There it sits, like an 800-pound gorilla perched on a fence, its haunches enveloping the top rail, beckoning to us invitingly -- the surplus. Is it real, or is it an apparition? We want it to be real, since it represents the only hope for future government spending (or tax cutting) in light of the austere, self-imposed restrictions of the 1997 balanced-budget agreement devised by the White House and Congress.
You remember the budget compromise (full name: Balanced Budget Act of 1997), the stringent bipartisan legislation calculated to eliminate evil deficits once and for all. Why periodic deficits of manageable size were so threatening, when they had existed, off and on, for most of the twentieth century, was never quite fully explained. They were blamed for everything but the weather; mostly, they were blamed for the sluggish economy of the late 1980s, which unaccountably turned around in the early 1990s, despite the persistence of deficits for another half-decade. Obviously, other factors were at work.
No matter; the balanced budget had become a secular religion, its enactment enshrined in the Contract with America. Our elected officials resolved to eliminate annual deficits no later than the year 2002, and they did -- or rather the economy did by expanding and providing unexpected tax revenues for government coffers. As a result, technical balance was achieved in 1998, four years ahead of schedule, by natural economic means. Yet, the unnecessary (as it turned out) political machinery set up to achieve it still exists, and there's the rub.
Washington is now imprisoned by future spending caps that are mandated by law, irrespective of what the economy does. Not only are there caps, but the caps become more restrictive as time passes. Lawrence Mishel of the Economic Policy Institute points out that Clinton administration projections foresee annual cuts in non-defense domestic spending of 13 percent by fiscal 2009, if established limits are truly observed. Republican plans for a massive tax reduction in the meantime would cause those cuts to balloon to 29 percent of the yearly budget by then. Either way, the big squeeze is on, and it will get tighter as the out years approach and politicians struggle to keep the federal government from imploding for lack of funds.
Meanwhile, the sharp thinkers in the congressional GOP have found a temporary way around their own legislated budget straightjacket. They won't give up their dream of a permanently balanced federal budget, even if it becomes a nightmare; neither will they consider a sensible tax increase. Their sole reason for existence, as conservative pundit Robert Novak likes to say, is to cut taxes. The solution: emergency appropriations.
In an exercise that would be comical if it wasn't so cynical, Republican budgeteers have decided to declare outlays for any and all necessary or popular programs they can't eliminate -- from the constitutionally mandated 2000 census to Head Start, farm aid, and winter heating-oil assistance -- as "emergency spending" not subject to budget caps. How they managed to overlook the federal census in setting their funding priorities is particularly mind-boggling; it's only been taken every decade for 200 years. Those things apparently happen when you're between a rock and a hard place. The farcical budget charade can't go on much longer, however. Under existing guidelines, all discretionary government spending must be reduced by a real 10 percent by 2002 -- 18 percent if defense expenditures are exempted.
So, the first thing to know about the gorilla on the fence is that it may be a figment of our collective imagination. Predicted future surpluses are premised on the economy continuing to boom (always an iffy proposition) and the federal budget continuing to be cut, year after year. Yet, if spending caps are not repealed and replaced by a reasonable tax increase, there will be no surpluses anyway; they will almost certainly go towards subsidizing in some fashion shrinking government programs the public has said it wants. This will come as disconcerting news to the men running for president; they are the ones who see the gorilla most clearly.

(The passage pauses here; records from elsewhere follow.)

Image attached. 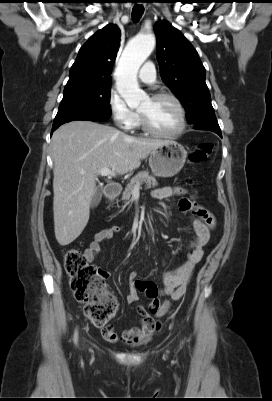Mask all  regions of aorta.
I'll return each instance as SVG.
<instances>
[{
    "mask_svg": "<svg viewBox=\"0 0 272 401\" xmlns=\"http://www.w3.org/2000/svg\"><path fill=\"white\" fill-rule=\"evenodd\" d=\"M154 47V36H137L127 44L120 58L115 71L116 88L129 107H137L147 99V94L139 88L137 73Z\"/></svg>",
    "mask_w": 272,
    "mask_h": 401,
    "instance_id": "1",
    "label": "aorta"
}]
</instances>
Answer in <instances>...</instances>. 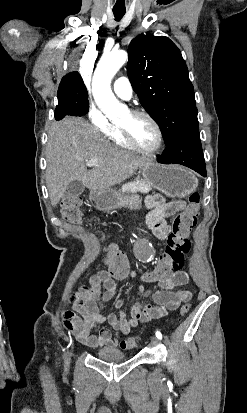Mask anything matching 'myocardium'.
Segmentation results:
<instances>
[{"label": "myocardium", "mask_w": 247, "mask_h": 413, "mask_svg": "<svg viewBox=\"0 0 247 413\" xmlns=\"http://www.w3.org/2000/svg\"><path fill=\"white\" fill-rule=\"evenodd\" d=\"M131 114H132L133 118H145L147 121H149V123L152 125V127L155 128L158 132L159 142L153 148L143 147L135 139V137L133 136V134H132V132L130 131L129 128H119L120 133H121L124 141L130 147H132L134 150H136L138 152H141L143 154L152 155V154L159 153L163 149V147L165 145V141H166L165 133H164L162 127L160 126V124L153 118L152 115H150L145 110H135Z\"/></svg>", "instance_id": "f54148a6"}]
</instances>
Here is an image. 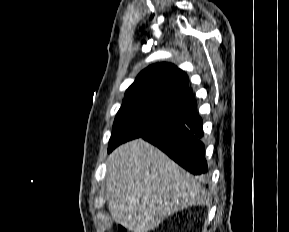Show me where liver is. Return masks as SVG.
Masks as SVG:
<instances>
[{
	"label": "liver",
	"instance_id": "1",
	"mask_svg": "<svg viewBox=\"0 0 289 232\" xmlns=\"http://www.w3.org/2000/svg\"><path fill=\"white\" fill-rule=\"evenodd\" d=\"M106 198L117 223L132 232H148L175 212L204 204L206 193L197 178L139 138L109 155Z\"/></svg>",
	"mask_w": 289,
	"mask_h": 232
}]
</instances>
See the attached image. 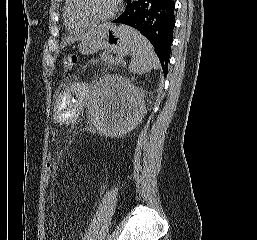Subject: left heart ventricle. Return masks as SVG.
Segmentation results:
<instances>
[{"instance_id":"1","label":"left heart ventricle","mask_w":257,"mask_h":240,"mask_svg":"<svg viewBox=\"0 0 257 240\" xmlns=\"http://www.w3.org/2000/svg\"><path fill=\"white\" fill-rule=\"evenodd\" d=\"M116 0H82V10L93 17L108 14L115 6Z\"/></svg>"}]
</instances>
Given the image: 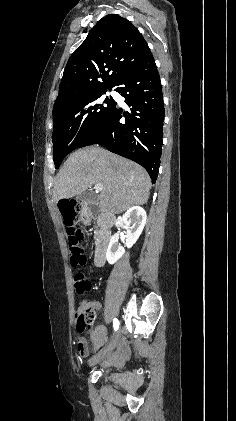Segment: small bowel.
<instances>
[{
  "label": "small bowel",
  "mask_w": 236,
  "mask_h": 421,
  "mask_svg": "<svg viewBox=\"0 0 236 421\" xmlns=\"http://www.w3.org/2000/svg\"><path fill=\"white\" fill-rule=\"evenodd\" d=\"M82 305H89V306H91V307H93V308H99L100 307V305H99V303H97V302H83L82 303ZM100 330H102V328L101 327H97L93 332H91V334H90V336H91V340H92V342L94 343V345L97 347V346H99V345H101L104 341H105V336L103 335V338H102V340L101 341H96V338H97V335H98V332L100 331ZM88 353V352H87ZM87 355V354H86ZM85 355V356H86ZM115 355H113L112 357H114Z\"/></svg>",
  "instance_id": "small-bowel-1"
}]
</instances>
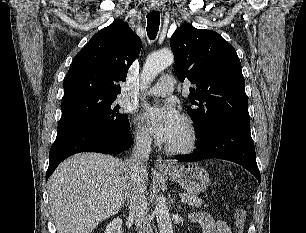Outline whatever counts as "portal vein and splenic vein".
<instances>
[{
	"label": "portal vein and splenic vein",
	"mask_w": 306,
	"mask_h": 233,
	"mask_svg": "<svg viewBox=\"0 0 306 233\" xmlns=\"http://www.w3.org/2000/svg\"><path fill=\"white\" fill-rule=\"evenodd\" d=\"M181 202H186V198L182 197Z\"/></svg>",
	"instance_id": "1"
}]
</instances>
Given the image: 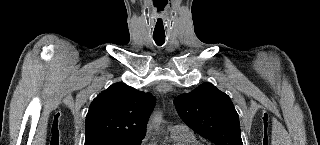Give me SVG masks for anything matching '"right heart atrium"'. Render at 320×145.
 <instances>
[{"instance_id":"d8ad5b80","label":"right heart atrium","mask_w":320,"mask_h":145,"mask_svg":"<svg viewBox=\"0 0 320 145\" xmlns=\"http://www.w3.org/2000/svg\"><path fill=\"white\" fill-rule=\"evenodd\" d=\"M142 144L143 145H151V143L149 142V137L148 136L144 137V139L142 140Z\"/></svg>"}]
</instances>
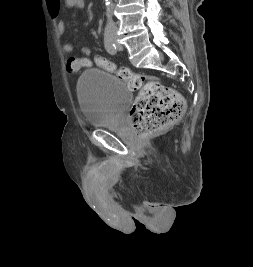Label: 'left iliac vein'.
<instances>
[{"label":"left iliac vein","instance_id":"1","mask_svg":"<svg viewBox=\"0 0 253 267\" xmlns=\"http://www.w3.org/2000/svg\"><path fill=\"white\" fill-rule=\"evenodd\" d=\"M113 40L115 41V44H116L118 50H121L123 47H122V45H121L120 43H118V42L116 41V37H113Z\"/></svg>","mask_w":253,"mask_h":267}]
</instances>
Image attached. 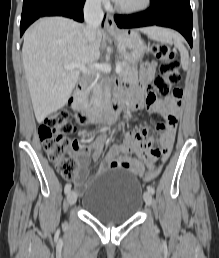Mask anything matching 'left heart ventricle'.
Returning <instances> with one entry per match:
<instances>
[{"label":"left heart ventricle","mask_w":219,"mask_h":258,"mask_svg":"<svg viewBox=\"0 0 219 258\" xmlns=\"http://www.w3.org/2000/svg\"><path fill=\"white\" fill-rule=\"evenodd\" d=\"M143 0H118L117 2L124 6H137L139 5Z\"/></svg>","instance_id":"1"}]
</instances>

Assuming continued economic growth and progressive implementation of the draconian reductions required by the 1997 budget accord, anticipated non-Social Security surpluses are now expected to total $1 trillion over the next ten years. Former Senator Bill Bradley expects to use that windfall to cover the medically uninsured in America -- at a projected cost of $65 billion a year. Vice President Al Gore wants to spend it on a variety of educational, defense, environmental, and health initiatives. Both men would use some of it to finance prescription drug coverage for the elderly under Medicare. George W. Bush, who read his father's lips, wants to give most of the money back in the form of a Reaganesque income-tax cut, two-thirds of which would go to the top 10 percent of income earners as a stimulus to "entrepreneurship."
Bradley and Gore at least want to do something worthwhile with the surplus; Bush would throw it at the already rich in a reinvented version of trickle-down economics. That's really beside the point, however. The point is that the money may not be there at all. It certainly won't be there unless Congress ceases practicing budget nonsense and undoes the damage of 1997. Failing that, the surplus gorilla will clamber down from the fence, wave goodbye, and be gone.